**Task item**: How many of the lines in the data contain "Road"? Give only the number.

**Records provided**:
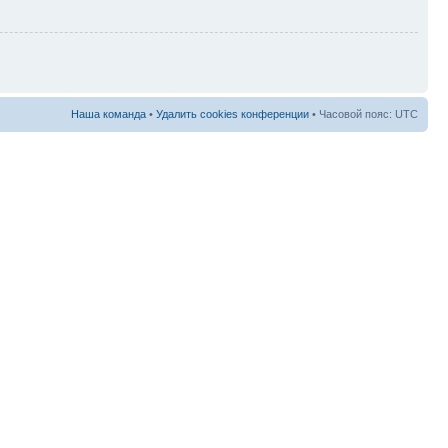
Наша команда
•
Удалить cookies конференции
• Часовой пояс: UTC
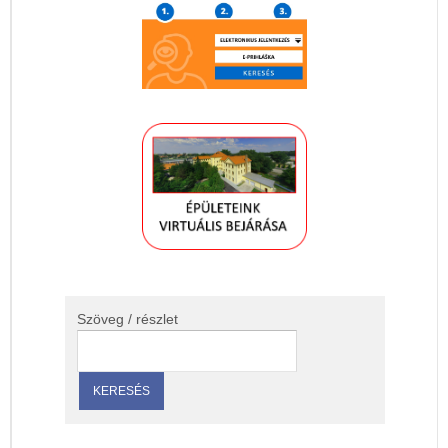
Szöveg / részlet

--

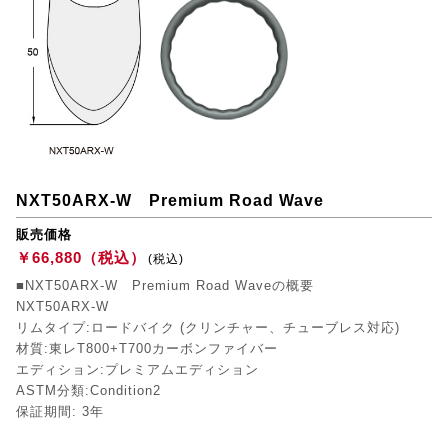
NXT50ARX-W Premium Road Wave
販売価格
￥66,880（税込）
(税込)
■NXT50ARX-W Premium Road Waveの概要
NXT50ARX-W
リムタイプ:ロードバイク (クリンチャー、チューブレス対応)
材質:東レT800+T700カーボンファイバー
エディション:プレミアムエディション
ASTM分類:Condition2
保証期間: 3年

--

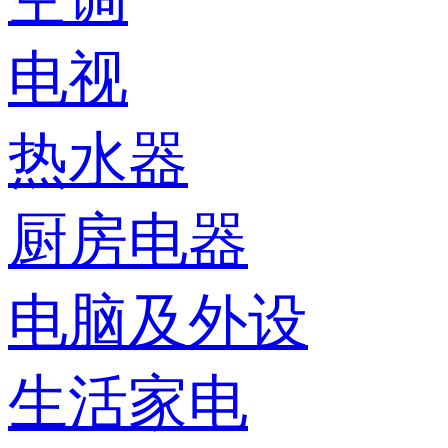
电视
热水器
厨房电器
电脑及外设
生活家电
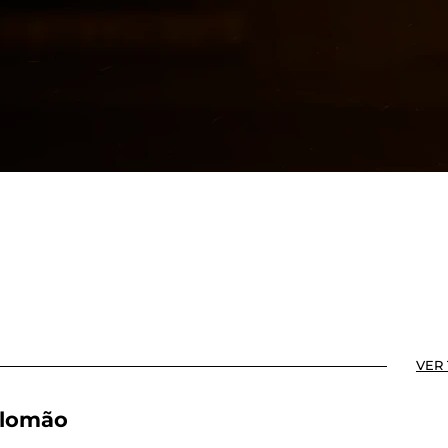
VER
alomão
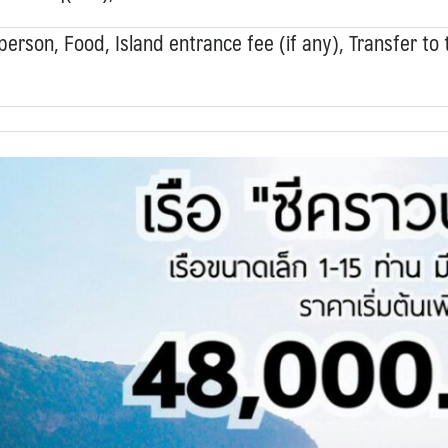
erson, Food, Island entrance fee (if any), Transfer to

**Expected answer**: 2